Efficient Covariance Matrix Update for Variable Metric
Evolution Strategies
Thorsten Suttorp, Nikolaus Hansen and Christian Igel
Randomized direct search algorithms for continuous domains, such as
Evolution Strategies, are basic tools in machine learning. They are
especially needed when the gradient of an objective function (e.g.,
loss, energy, or reward function) cannot be computed or estimated
efficiently. Application areas include supervised and reinforcement
learning as well as model selection. These randomized search
strategies often rely on normally distributed additive variations of
candidate solutions. In order to efficiently search in non-separable
and ill-conditioned landscapes the covariance matrix of the normal
distribution must be adapted, amounting to a variable metric
method. Consequently, Covariance Matrix Adaptation (CMA) is
considered state-of-the-art in Evolution Strategies. In order to
sample the normal distribution, the adapted covariance matrix needs
to be decomposed, requiring in general $\Theta(n^3)$ operations,
where $n$ is the search space dimension. We propose a new update
mechanism which can replace a rank-one covariance matrix update and
the computationally expensive decomposition of the covariance
matrix. The newly developed update rule reduces the computational
complexity of the rank-one covariance matrix adaptation to
$\Theta(n^2)$ without resorting to outdated distributions. We
derive new versions of the elitist Covariance Matrix Adaptation
Evolution Strategy (CMA-ES) and the multi-objective CMA-ES. These
algorithms are equivalent to the original procedures except that the
update step for the variable metric distribution scales better in
the problem dimension. We also introduce a simplified variant of the
non-elitist CMA-ES with the incremental covariance matrix update and
investigate its performance. Apart from the reduced time-complexity
of the distribution update, the algebraic computations involved in
all new algorithms are simpler compared to the original versions.

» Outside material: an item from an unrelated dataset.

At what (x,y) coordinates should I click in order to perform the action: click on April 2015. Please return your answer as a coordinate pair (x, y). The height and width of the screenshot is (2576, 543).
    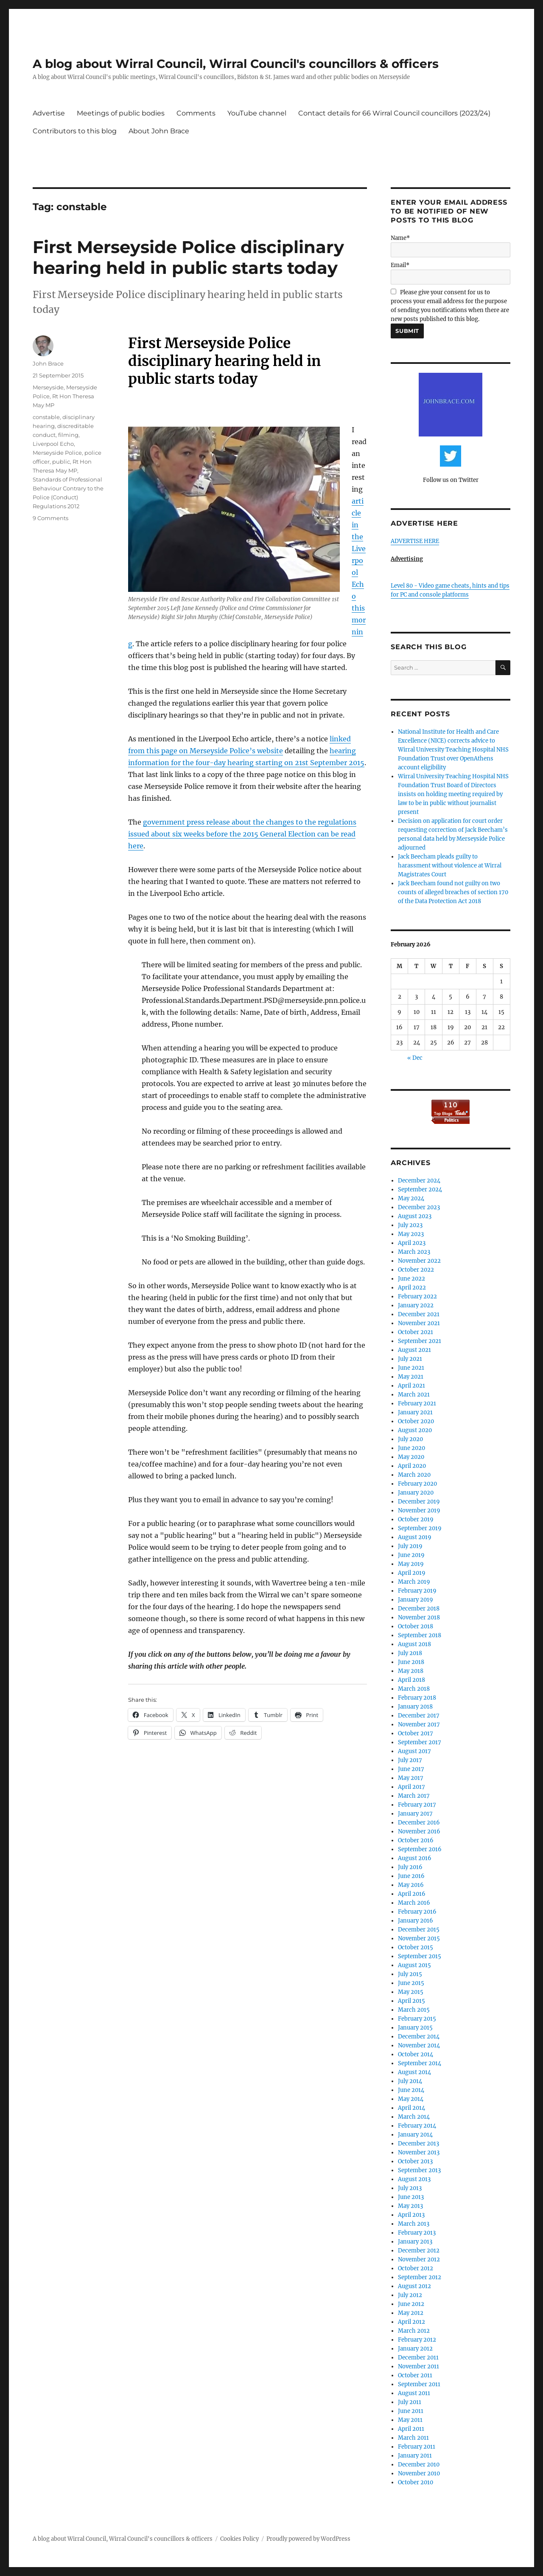     Looking at the image, I should click on (411, 2000).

The new update rule improves the performance of the CMA-ES for large
scale machine learning problems in which the objective function can
be evaluated fast.
ERRATUM: On p. 181 the parameter cc is discussed:
"... Only for 1/cc \propto n the performance scale-up of the
optimization on ridge like functions becomes linear with n
(Hansen and Ostermeier 2001) which rules out considerably larger
values, for example 1/cc = sqrt(n). "
This sentence is a misinterpretation of the cited source. In fact,
values of sqrt(n) can be used, without considerable loss in performance
for the (mu/mu_w,lambda)-CMA-ES from Hansen and Ostermeier (2001).
For the (1+1)-CMA-ES this has not been tested.